Lo primero que comprendemos en esta fotografía, es que se trata de la memoria.
Más precisamente, la memoria poética. La niña que siempre hemos sido camina
sobre las aguas gracias a ese elefante que representa nuestra memoria. Un elefante
que va sólo hacia delante. Sin embargo la niña va en contradirección, que es donde
se comprende todo. Sabe que tiene razón y cada imagen capturada es un poema.
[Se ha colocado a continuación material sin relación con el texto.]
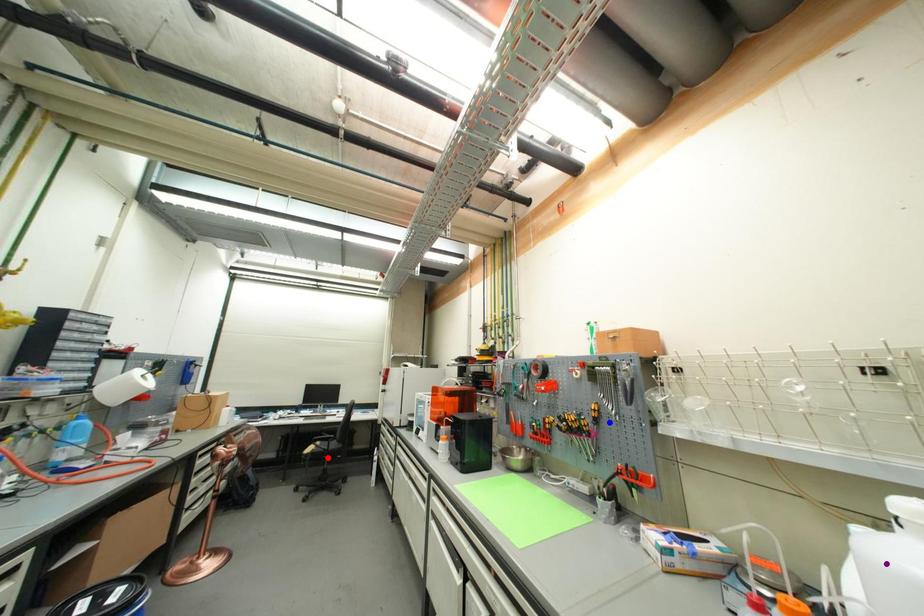 Order these from farthest to nearest:
- red point
- purple point
- blue point

red point < blue point < purple point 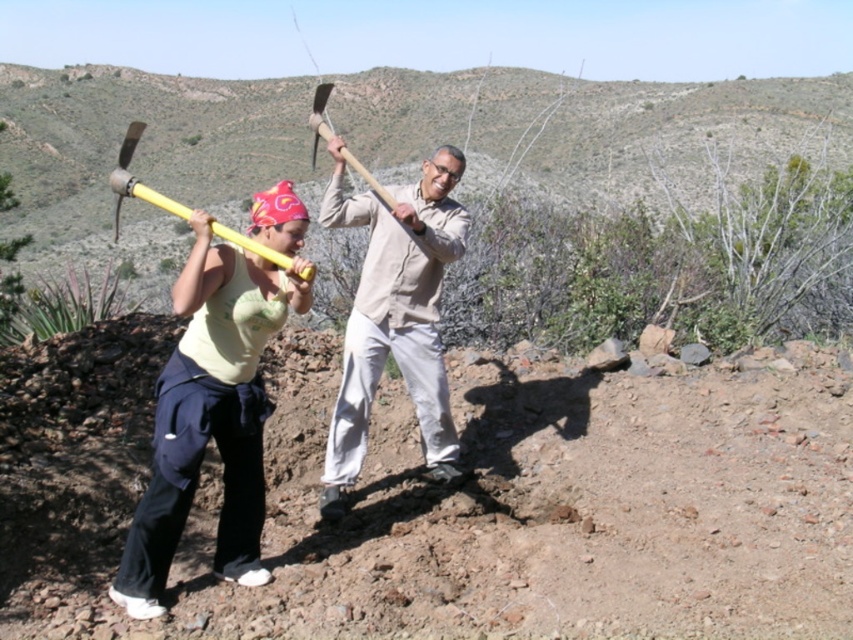 Question: Which of the following is the closest to the observer?

Choices:
 (A) light beige fabric shirt at center
 (B) yellow plastic ax at upper center
 (C) wooden handle axe at center

Answer: (B)

Question: In this image, where is light beige fabric shirt at center located relative to yellow plastic ax at upper center?

Choices:
 (A) below
 (B) above

Answer: (A)

Question: Considering the real-world distances, which object is closest to the wooden handle axe at center?

Choices:
 (A) light beige fabric shirt at center
 (B) yellow plastic pickaxe at center

Answer: (A)

Question: Observing the image, what is the correct spatial positioning of yellow plastic pickaxe at center in reference to light beige fabric shirt at center?

Choices:
 (A) left
 (B) right

Answer: (A)

Question: Is yellow plastic pickaxe at center bigger than light beige fabric shirt at center?

Choices:
 (A) no
 (B) yes

Answer: (A)

Question: Among these objects, which one is farthest from the camera?

Choices:
 (A) wooden handle axe at center
 (B) yellow plastic ax at upper center
 (C) light beige fabric shirt at center
 (D) yellow plastic pickaxe at center

Answer: (A) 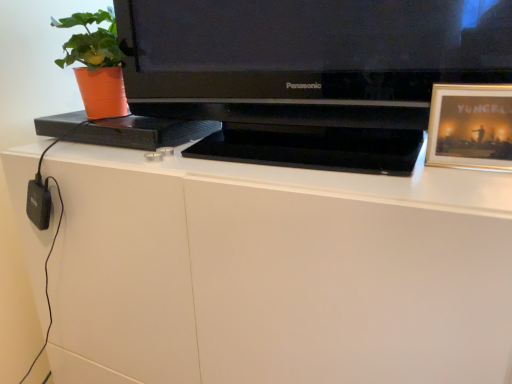 Question: From the image's perspective, does gold-framed picture at upper right appear lower than orange plastic pot at left?

Choices:
 (A) yes
 (B) no

Answer: (A)

Question: Could you tell me if gold-framed picture at upper right is facing orange plastic pot at left?

Choices:
 (A) no
 (B) yes

Answer: (A)

Question: Considering the relative sizes of gold-framed picture at upper right and orange plastic pot at left in the image provided, is gold-framed picture at upper right smaller than orange plastic pot at left?

Choices:
 (A) no
 (B) yes

Answer: (B)

Question: Does gold-framed picture at upper right have a greater height compared to orange plastic pot at left?

Choices:
 (A) yes
 (B) no

Answer: (B)

Question: Considering the relative sizes of gold-framed picture at upper right and orange plastic pot at left in the image provided, is gold-framed picture at upper right thinner than orange plastic pot at left?

Choices:
 (A) yes
 (B) no

Answer: (A)

Question: Considering the relative positions of gold-framed picture at upper right and orange plastic pot at left in the image provided, is gold-framed picture at upper right to the left or to the right of orange plastic pot at left?

Choices:
 (A) left
 (B) right

Answer: (B)

Question: From a real-world perspective, is gold-framed picture at upper right physically located above or below orange plastic pot at left?

Choices:
 (A) above
 (B) below

Answer: (B)

Question: Looking at their shapes, would you say gold-framed picture at upper right is wider or thinner than orange plastic pot at left?

Choices:
 (A) thin
 (B) wide

Answer: (A)

Question: In terms of size, does gold-framed picture at upper right appear bigger or smaller than orange plastic pot at left?

Choices:
 (A) small
 (B) big

Answer: (A)

Question: From the image's perspective, relative to white matte desk at center, is gold-framed picture at upper right above or below?

Choices:
 (A) below
 (B) above

Answer: (B)

Question: Is point (478, 86) positioned closer to the camera than point (270, 304)?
Cada emoción es un apunte en el corazón. Tristes o alegres, todas se recuerdan
desde que aprendemos quiénes somos. Aunque a veces, se nos van las referencias
de lo que ya no tenemos, y no podemos escribir cuando lo perdemos. Por eso, así,
acompañados de otros consumirse, esperamos, rellenando el presente contra
la memoria muda del olvido. Contra la memoria de las flores. La de la nieve.
No existe otra espiral que el bramido del tiempo. Amasar la memoria es bondad
de alfareros, lentitud de veranos en fabulación.
En la memoria está la verdad y lo ilusorio, lo sucedido además de sus porqués,
y los porqués de esos porqués. También el olvido. ¿Qué sonríe en la sombra
sin muros que ensordece mi corazón? ¿Qué soledad levanta sus torturados
brazos sin luna y grita herida a la noche? ¿Quién canta sordamente en las ramas?
Pájaros no: memoria de pájaros. Sois eco, solo eco, pluma vil, turbia escoria, muerta
materia sorda, aquí, en mis manos. Besar una ceniza no es besar el amor. Morder
una seca rama no es poner estos labios brillantes sobre un seno cuya turgencia tibia
dé lumbre a estos marfiles rutilantes. El sol. ¡El sol deslumbra!